Había llovido la noche anterior y el suelo estaba mojado. Atravesé un gran charco de agua donde el suelo estaba agrietado y me caí de la bici. Me raspé la mano y me dolió mucho.
Me fui a casa y se la enseñé a mi papá. Él notó que tenía algo de grava pegada en la mano. Yo estaba muy molesta porque al día siguiente tenía una actuación de baile, y uno de mis bailes era acrobacias. Me preocupaba no poder actuar.
Mi papá quiso sacar la grava con unas pinzas. Pero me dolió mucho, y estaba asustada y lloraba. Así que mi mamá decidió que primero oraríamos. Mi mamá y yo oramos como me habían enseñado en la Escuela Dominical de la Ciencia Cristiana. Cantamos mi himno favorito, que es “La oración vespertina de la Madre” de Mary Baker Eddy. La primera línea me ayudó mucho. Dice: “Gentil presencia, gozo, paz, poder” (Escritos Misceláneos, pág. 389). Me ayudó a saber que Dios es el único poder y siempre está presente. Nos da una paz que está presente para siempre.

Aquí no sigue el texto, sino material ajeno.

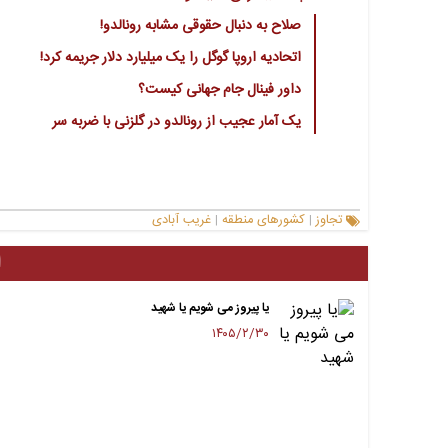
صلاح به دنبال حقوقی مشابه رونالدو!
اتحادیه اروپا گوگل را یک میلیارد دلار جریمه کرد!
داور فینال جام جهانی کیست؟
یک آمار عجیب از رونالدو در گلزنی با ضربه سر
تجاوز
کشورهای منطقه
غریب آبادی
|
|
ا
یا پیروز می شویم یا شهید
۱۴۰۵/۲/۳۰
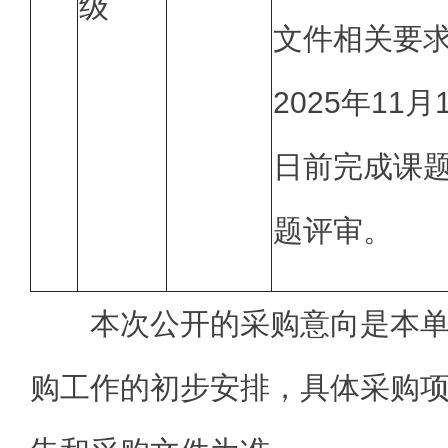
级
文件相关要
2025年11月
日前完成课
题评审。
本次公开的采购意向是本
购工作的初步安排，具体采购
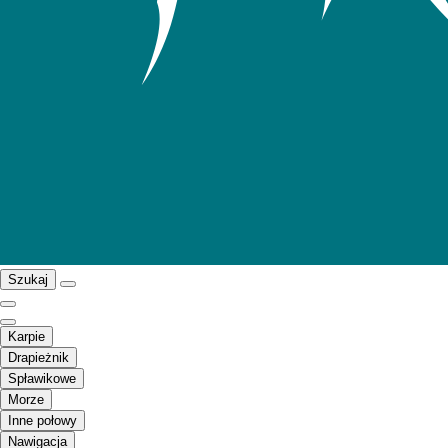
Szukaj
Karpie
Drapieżnik
Spławikowe
Morze
Inne połowy
Nawigacja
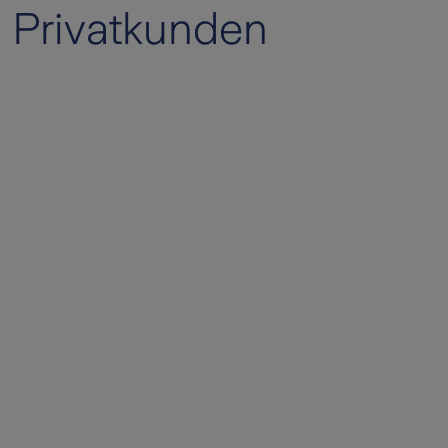
Privatkunden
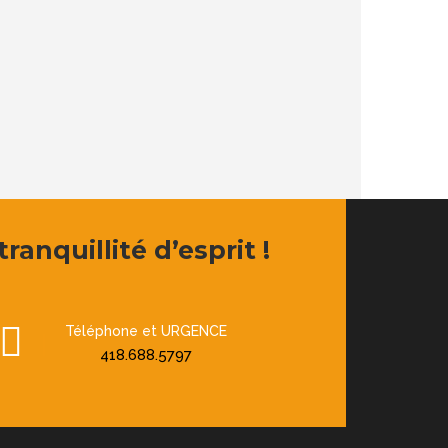
ranquillité d’esprit !
Téléphone et URGENCE
418.688.5797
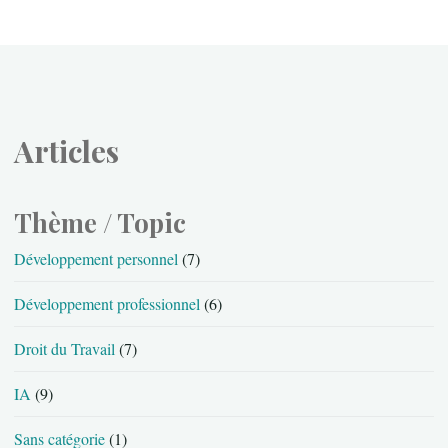
Articles
Thème / Topic
Développement personnel
(7)
Développement professionnel
(6)
Droit du Travail
(7)
IA
(9)
Sans catégorie
(1)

Mi mamá también llamó a un practicista de la Ciencia Cristiana para que orara con nosotros. Mi mamá me limpió y vendó la mano esa noche.
Al día siguiente, mi mano estaba bien. Ya no dolía, y los arañazos habían desaparecido. ¡Pude actuar! Pero, aunque la mano no me dolía, la grava seguía ahí. Mi mamá y yo seguimos orando y sabiendo que Dios se encargaría de ello.
Después de mi actuación, empezamos a conducir hacia un campamento para Científicos Cristianos, donde iba a ser campista por primera vez. Mi mamá me dijo que había enfermeras de la Ciencia Cristiana en el campamento y que podían ayudar a quitar la grava. Yo estaba muy asustada. Pensaba que me iba a doler.
Cuando llegamos al campamento, fuimos a ver a las enfermeras de la Ciencia Cristiana. Aun así, yo no quería que hicieran nada, pero eran muy afectuosas y estaban orando. Una enfermera de la Ciencia Cristiana me tomó la mano con suavidad, mientras otra me hablaba. Me hizo preguntas y recuerdo que me reí mientras hablábamos. Un minuto después, la grava ya no estaba en mi mano. No había sentido nada, ¡y no me dolía!
Estaba muy feliz. Le dije a mi mamá que cada vez que necesitara ayuda así, ¡volvería a ver a una enfermera de la Ciencia Cristiana!